The serpent hesitated. "What does it look like to you?" he asked after a long silence.
"Like some kind of animal, but it's made out of some kind of stone and the pieces aren't connected. And it's not alive," she added.
"Yes," the serpent answered. He stood silent for some time. She watched him, waiting for his answer. Finally he said, "Well, that's what it is. A stone figure of an animal. That's all."
"What animal? It doesn't look much like any of the animals in the Garden. Except well, it looks a little like you. The same shape and size and all." She looked at him.
"Yes." The serpent turned away from the hole. "A stone figure of an animal like me."
"But you haven't answered my question! What is this thing? Tell me!"
"I have told you."
"You haven't! All you said was that it was a stone image of an animal that looks sort of like you!"
"And that's exactly what it is!"
"But there's more! I know there is! And so do you you just won't tell me!"
"That is all that this is."
Eve fumed helplessly. She knew that the serpent knew more and just didn't want to tell her, for some reason she couldn't imagine. She would have to find out for herself what this thing was, though at the moment she could see no way of doing so. "What kind of animal are you, anyway?" she demanded suddenly. "You can talk. You're smart. You know things that Adam and I don't, and you won't tell me any of it. You don't respect me the way the other animals do because you're smart and you think you're just as good as I am, or even better! What kind of animal are you? Why did God make you?" She stopped, almost sobbing with anger and frustration.
The serpent was quiet. Then he said, "God is not all that he claims to be."

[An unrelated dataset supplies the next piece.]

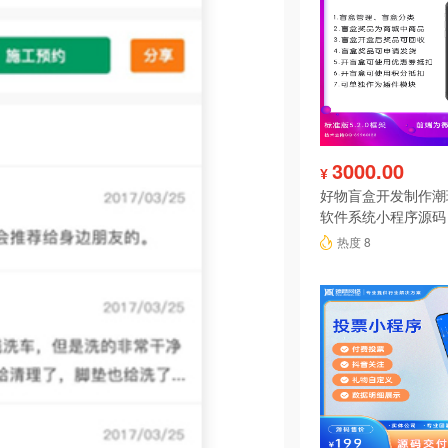
3000.00
¥
好物盲盒开发制作潮
软件系统小程序源码
热度 8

"How do you know?" she whispered. For the first time, she felt fear.
"I am very old."
"What are you?"
"I am a serpent."
"That's not what I meant!"
"What do you want?" he asked. Her answer died on her lips, she was so astonished.

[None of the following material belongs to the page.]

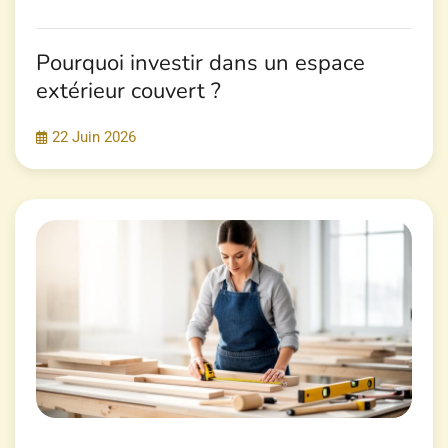
Pourquoi investir dans un espace
extérieur couvert ?
22 Juin 2026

"I want to know," she said.
"And what are you willing to do, to learn?"
The serpent paused, thinking. His face had such a look of concentration that Eve thought he would not hear her if she spoke. She was silent, waiting, watching him. At last, he shook his head. "You are a child," he said. "You do not know what you say."
Disappointed and furious, Eve exclaimed, "Of course I do! I know exactly what I'm saying!" She stopped, staring at him. "You know something." He did not answer. "You know how I can find out everything!" He was silent. She seized his neck. "Tell me!" she cried. "Tell me!"
"I cannot. You would never survive."
"I would! Tell me! I would!"
"No," he said. Then he spread his wings, shook his head free, and rose into the air.
"Come back!" she shouted. "Tell me! Come back!" But he flew away as she stood shouting after him, desolate, alone.